This first link is interesting, because the flow rate required of 2.5 knots is not nearly as hard to find as seven knots. In fact there are many places with this strenght of tide in massachussets.   http://.energybulletin.net/node/2273      The second link is the type which requires siting only in very high current flow rate areas, but I included it, because it is installed, and will shortly be powering 1000 homes, cleanly and benignly.              http://ceseeps.blogspot.com/2008/os/worlds-largest-tidal-energy-generator.html               I don't know why only one became a link, and when I tried to edit it, it got worse.


----------



## Telco (Sep 9, 2008)

Best idea I saw is the one that you can't see.  It was proposed that we take advantage of the Gulf Stream by planting giant turbines underwater.  The picture showed giant units that resembled windmills.  It doesn't move all that fast, but it is a constant, unstopping force.  These watermills, for want of a better term, were shown to be deep enough that the largest oceangoing ship did not need to worry about hitting a blade.  This was a concept though, with artist's renditions.

A more realistic method is in the making, at this NPS story shows. 

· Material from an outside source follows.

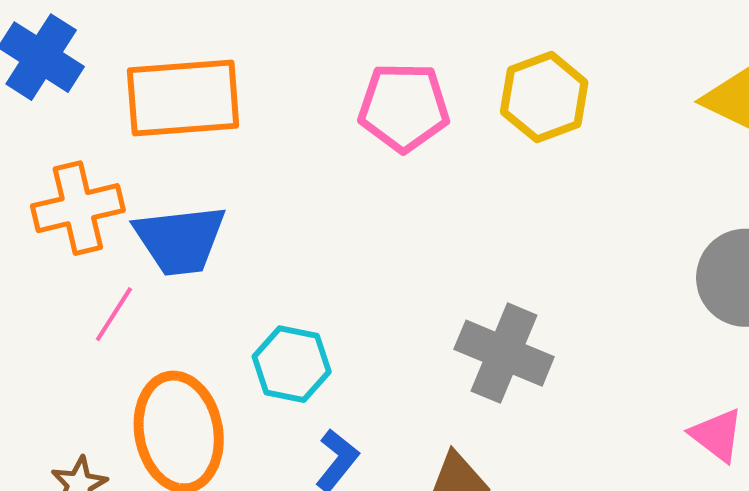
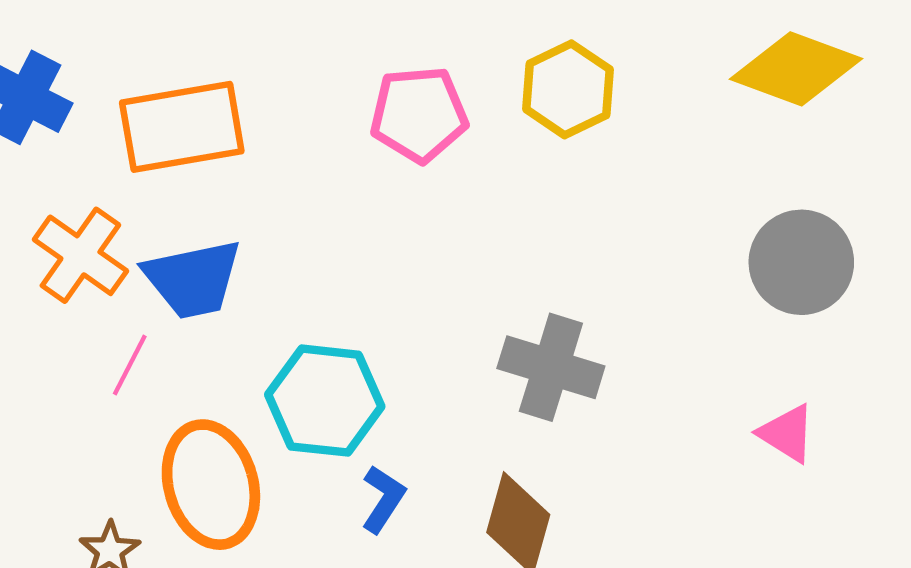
orange cross: (78, 208) -> (80, 255), turned -36
cyan hexagon: (292, 364) -> (325, 401), size x1.4

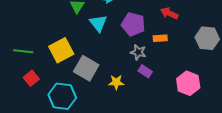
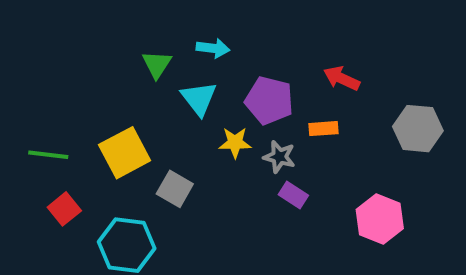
gray square: (86, 68) -> (175, 189), size x0.7
yellow star: (116, 82) -> (235, 143), moved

Dunebilly-  if you greet the souls of those fish with tar-tar sauce I doubt they will stick around to haunt you anymore.


----------



## mainemac (Sep 9, 2008)

Looks like downeasters are onto this already

http://canadianpress.google.com/article/ALeqM5h4_97bK4_urR9AP6zdke1NHyfU4g


----------



## EatenByLimestone (Sep 10, 2008)

If we were to take advantage of the gulf stream averaging 4mph we would take care of a good amount of our energy needs.  The turbines could be well below the surface of the water.  Think of the energy Florida alone could produce.

Matt


----------



## Dune (Sep 10, 2008)

Nice link Telco, and you other folks as well. Tuna and striped bass tonight, but I didn't kill 'em this time. Think a little tartar sauce will do it huh?


----------



## renewablejohn (Sep 10, 2008)

If you have a salt marsh you can use one of these at each main drain to produce electric

http://www.westernrenew.co.uk/index.html

can be used with very low heads.


----------